A secret report into the missing person case of 3-year-old Maddie McCann states competing UK police agencies harmed the progress of the case
The report’s author Jim Gamble, former head of the Child Exploitation and Online Protection Centre (Ceop), said within weeks of the three-year-old going missing–Ceop, the Metropolitan Police, the Serious Organised Crime Agency and the National Police Improvement Agency–all intervened with the case.
He said this created ‘frustration’, and ‘resentment’ among Portuguese officials.
The report, which was commissioned by the UK home secretary in 2010, found that the initial response to the missing child case was ‘haphazard’ and police failed to follow up potentially crucial information.
Although the report was never publicly released, it led to the re-opening of the McCann case in 2011.
Apparently British officials were warned not to behave as a ‘colonial power’ over the Portuguese police in relation to the investigation.
Scotland Yard’s Detective Chief Inspector Andy Redwood in the joint Portuguese-British operation started on June 2 this year.
‘When this (the disappearance) happened your first gut reaction is that you want to help, a child has gone missing.
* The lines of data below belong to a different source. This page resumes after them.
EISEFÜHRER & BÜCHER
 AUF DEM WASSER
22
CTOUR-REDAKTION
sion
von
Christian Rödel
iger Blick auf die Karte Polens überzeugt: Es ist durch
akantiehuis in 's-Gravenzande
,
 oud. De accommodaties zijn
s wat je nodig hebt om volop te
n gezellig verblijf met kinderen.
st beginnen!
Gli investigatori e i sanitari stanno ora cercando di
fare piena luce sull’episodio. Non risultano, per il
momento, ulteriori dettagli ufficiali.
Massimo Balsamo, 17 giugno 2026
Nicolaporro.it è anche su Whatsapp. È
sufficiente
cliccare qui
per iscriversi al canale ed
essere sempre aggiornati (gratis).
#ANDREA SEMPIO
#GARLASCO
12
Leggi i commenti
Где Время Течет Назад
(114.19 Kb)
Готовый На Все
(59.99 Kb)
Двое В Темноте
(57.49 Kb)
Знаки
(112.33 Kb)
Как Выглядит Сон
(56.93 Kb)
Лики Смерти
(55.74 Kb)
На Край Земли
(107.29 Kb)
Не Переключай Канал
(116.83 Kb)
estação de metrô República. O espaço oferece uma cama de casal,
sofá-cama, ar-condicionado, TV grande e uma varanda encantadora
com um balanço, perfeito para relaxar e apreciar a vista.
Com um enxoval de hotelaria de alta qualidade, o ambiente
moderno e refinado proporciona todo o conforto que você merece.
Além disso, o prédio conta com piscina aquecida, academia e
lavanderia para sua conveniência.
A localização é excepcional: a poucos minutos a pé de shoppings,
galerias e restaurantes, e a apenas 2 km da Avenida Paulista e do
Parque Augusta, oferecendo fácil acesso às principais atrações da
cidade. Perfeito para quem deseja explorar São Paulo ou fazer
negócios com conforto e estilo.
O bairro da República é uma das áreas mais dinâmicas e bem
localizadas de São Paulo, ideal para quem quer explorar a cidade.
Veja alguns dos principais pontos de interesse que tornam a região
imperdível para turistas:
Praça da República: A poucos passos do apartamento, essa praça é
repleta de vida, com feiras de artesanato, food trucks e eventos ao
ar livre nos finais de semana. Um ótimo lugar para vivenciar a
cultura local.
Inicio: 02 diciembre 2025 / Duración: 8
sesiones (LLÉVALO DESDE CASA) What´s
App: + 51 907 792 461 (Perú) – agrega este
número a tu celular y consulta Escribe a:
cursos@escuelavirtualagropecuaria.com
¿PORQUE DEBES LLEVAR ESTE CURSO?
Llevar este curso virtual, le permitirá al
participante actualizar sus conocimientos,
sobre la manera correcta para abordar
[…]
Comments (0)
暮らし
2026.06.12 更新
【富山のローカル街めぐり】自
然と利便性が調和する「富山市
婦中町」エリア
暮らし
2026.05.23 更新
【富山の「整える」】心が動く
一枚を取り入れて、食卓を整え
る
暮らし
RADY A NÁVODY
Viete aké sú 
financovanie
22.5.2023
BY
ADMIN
In Ceop we were no different than anyone else,’ Mr Gamble told SkyNews.
‘So there is this rush to help in the early stage and I think because the UK did not have a structure for dealing with this … so everyone came with best intention, that created a sense of chaos and a sense of competition … and in many instances in my opinion wanting to be seen to help.
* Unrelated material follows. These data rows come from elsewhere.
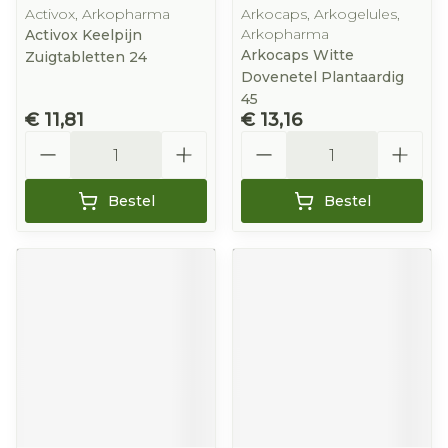
Activox, Arkopharma
Arkocaps, Arkogelules,
Arkopharma
Activox Keelpijn
Arkocaps Witte
Zuigtabletten 24
Dovenetel Plantaardig
45
€ 11,81
€ 13,16
Aantal
Aantal
Bestel
Bestel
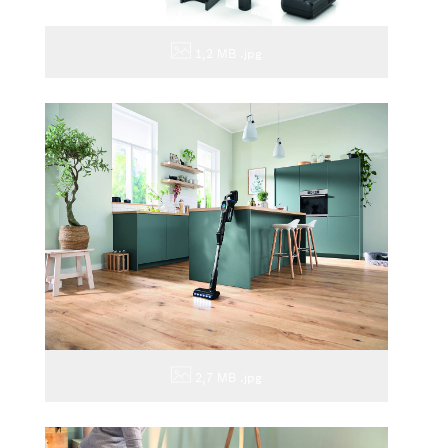
1,2 MB
.jpg
2,7 MB
.jpg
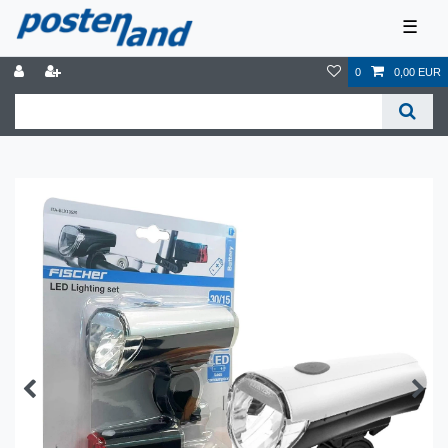
☰
0
0,00 EUR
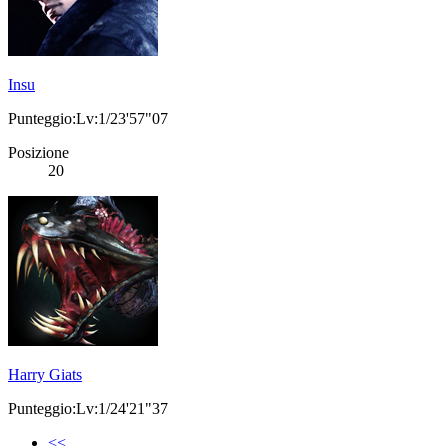
Insu
Punteggio:Lv:1/23'57"07
Posizione
20
Harry Giats
Punteggio:Lv:1/24'21"37
<<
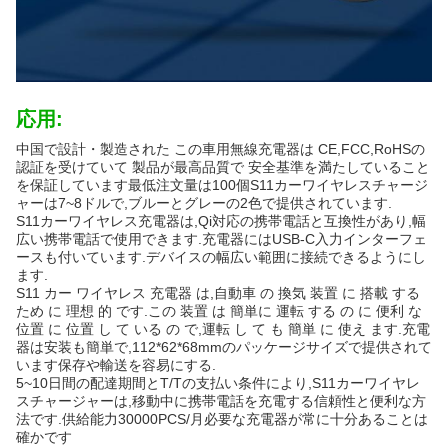
応用:
中国で設計・製造された この車用無線充電器は CE,FCC,RoHSの
認証を受けていて 製品が最高品質で 安全基準を満たしていること
を保証しています最低注文量は100個S11カーワイヤレスチャージ
ャーは7~8ドルで,ブルーとグレーの2色で提供されています.
S11カーワイヤレス充電器は,Qi対応の携帯電話と互換性があり,幅
広い携帯電話で使用できます.充電器にはUSB-C入力インターフェ
ースも付いています.デバイスの幅広い範囲に接続できるようにし
ます.
S11 カー ワイヤレス 充電器 は,自動車 の 換気 装置 に 搭載 する
ため に 理想 的 です.この 装置 は 簡単に 運転 する の に 便利 な
位置 に 位置 し て いる の で,運転 し て も 簡単 に 使え ます.充電
器は安装も簡単で,112*62*68mmのパッケージサイズで提供されて
います保存や輸送を容易にする.
5~10日間の配達期間とT/Tの支払い条件により,S11カーワイヤレ
スチャージャーは,移動中に携帯電話を充電する信頼性と便利な方
法です.供給能力30000PCS/月必要な充電器が常に十分あることは
確かです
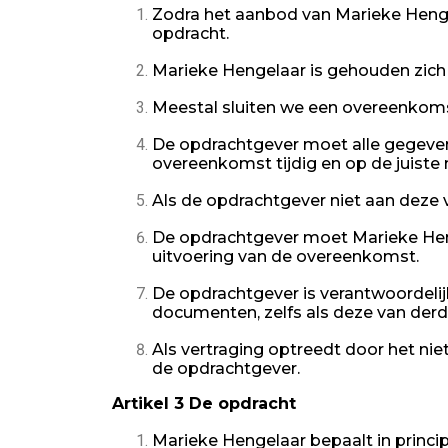
Zodra het aanbod van Marieke Hengel
opdracht.
Marieke Hengelaar is gehouden zich 
Meestal sluiten we een overeenkomst
De opdrachtgever moet alle gegeven
overeenkomst tijdig en op de juiste
Als de opdrachtgever niet aan deze 
De opdrachtgever moet Marieke Heng
uitvoering van de overeenkomst.
De opdrachtgever is verantwoordeli
documenten, zelfs als deze van derd
Als vertraging optreedt door het nie
de opdrachtgever.
Artikel 3 De opdracht
Marieke Hengelaar bepaalt in princ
‘I’ve no doubt relationships from the outset with the Portuguese were impacted by it and I think that had a long-term negative effect on the investigation.’
Parents Kate and Gerry McCann hold up a picture of what Maddie might look like now, 7 years on from her disappearance
Madeleine disappeared on the evening of May 3, 2007 from her bed in a holiday apartment in Praia da Luz, a resort in the Algarve region of Portugal.
Her disappearance became what the media would later dub, ‘the most heavily reported missing person case in modern history.’
Her whereabouts and what happened to her remain unknown to this day.
The case has been described as the most reported missing person case in modern history
The secret report’s findings are echoed in a forthcoming book titled Looking for Madeleine. In the book, the author Anthony Summers states:
‘It was a case of too many cooks, all well-intentioned, spoiling the broth of the initial investigation, and then the mistakes, or should I say mis-steps, began to pile one upon another.’